一方でシイエ達はおキヨさんの指導のもと、仕事をひとつひとつ覚えていた。お店に出ることもあり、新しい奉公人が来ていると近所でも声をかけられる事が増えていた。
一方でシイエ達はおキヨさんの指導のもと、仕事をひとつひとつ覚えていた。お店に出ることもあり、新しい奉公人が来ていると近所でも声をかけられる事が増えていた。

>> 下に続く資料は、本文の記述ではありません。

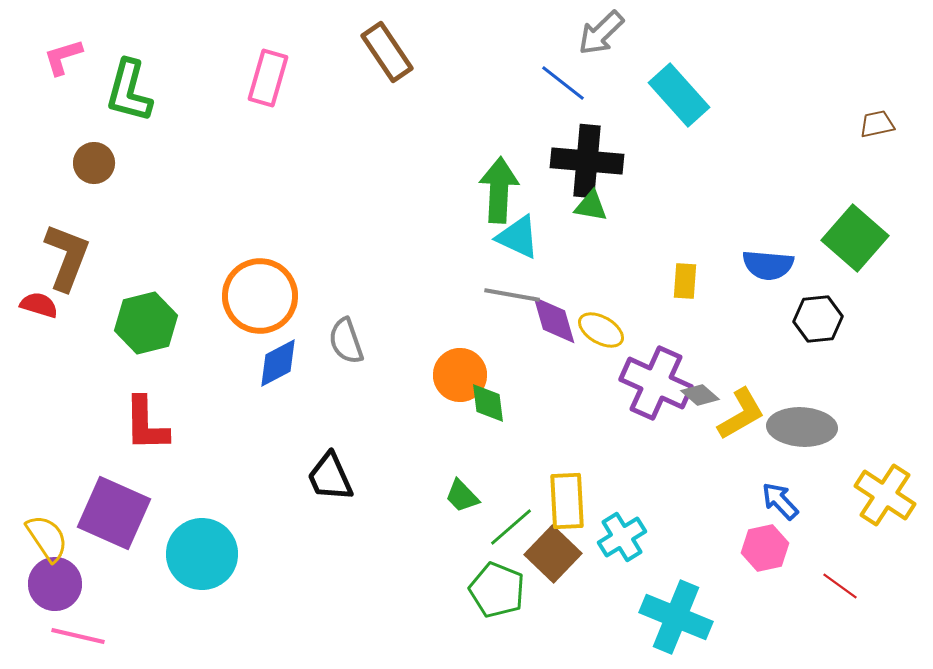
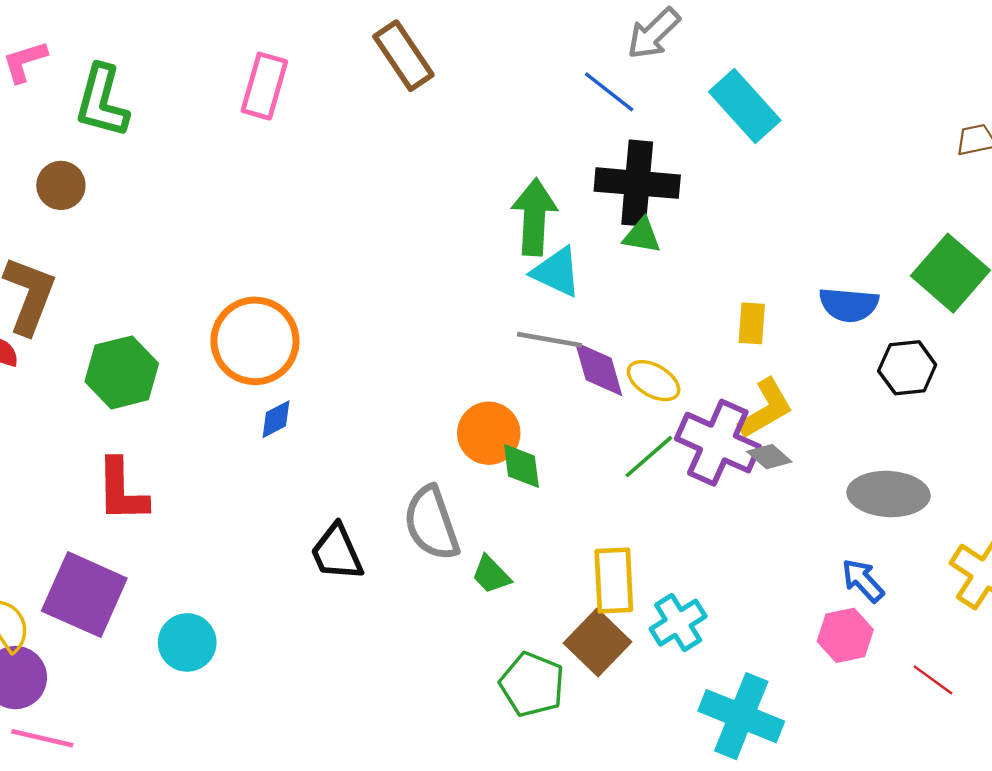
gray semicircle: (346, 341) -> (431, 523), moved, size x1.4
blue diamond: (278, 363) -> (276, 419), size x0.7
yellow L-shape: (741, 414) -> (766, 409), moved
green line: (511, 527) -> (649, 457), moved
cyan circle: (202, 554) -> (187, 642), size x0.7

おキヨさんはお姉さんのように、シイエ達の面倒をよくみてくれる。番頭さんもまるでお兄さんのように、面白い事を言ってはシイエ達を笑わせるのだ。
奥様は綺麗で…
旦那様は怖い人に見えたが、シイエ達に花の名前を丁寧に教えてくれる。旦那様のおかげで花の名前も言えるようになった。

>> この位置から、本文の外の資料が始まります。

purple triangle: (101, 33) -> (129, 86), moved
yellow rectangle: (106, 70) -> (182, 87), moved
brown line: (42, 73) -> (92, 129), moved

シイエ達は恵まれた環境で一生懸命働いた。家族のために…そして、お世話になっている「花幸」のために…
そんなある日の事、奥様がシイエ達を奥座敷へ呼んだ。二人は何か失敗をしたのだと恐る恐る部屋へ入って奥様の前にちょこんと座った。「シイエちゃん、ヨッコちゃん、だいぶ仕事も覚えたわね?あなたたち学校へお行きなさいな」
奥様の言葉は二人にとって夢のような話だった…まさか学校へ行けるなんて考えたこともなく、二人とも顔を見合わせきょとんとしている。
あまりの話にうつむいた二人に奥様が聞いた。
「どうしたの?二人とも、学校へは行きたくないの」
「いいえ…学校行かれるの嬉しかです、でも私達は奉公人です、学校より田舎にお金ば送らんばけん学校行ったらお金送られんごとなるけん…やっぱり学校はよかです、すいません」
その言葉に奥様は自らの幼い頃を思い出し、胸を締め付けられる思いがした。
「心配はせんでよか、ちゃんと田舎とも話をしてます…送るお金は少なくなるけどあなたたちが学校へ行ける事を親御さんも喜んでますよ」
「田舎にお金送ってくれるんですか?」
「送りますよ、だから心配しないでうちのおかよと一緒に三人で学校へ行きなさい」
「…神父様とも一生懸命働くって約束したけんね…ヨッコちゃん」
「うん…約束やもん、学校はいかんでよかです…すんません」
「馬鹿…そんな二人が幸せになることを神父様が喜ばないわけないでしょう!二人は心配しないで私にまかせなさい!」
奥様は立上がり胸をぽんと叩いた。
うつむいていた二人の少女にようやく笑みがこぼれた 。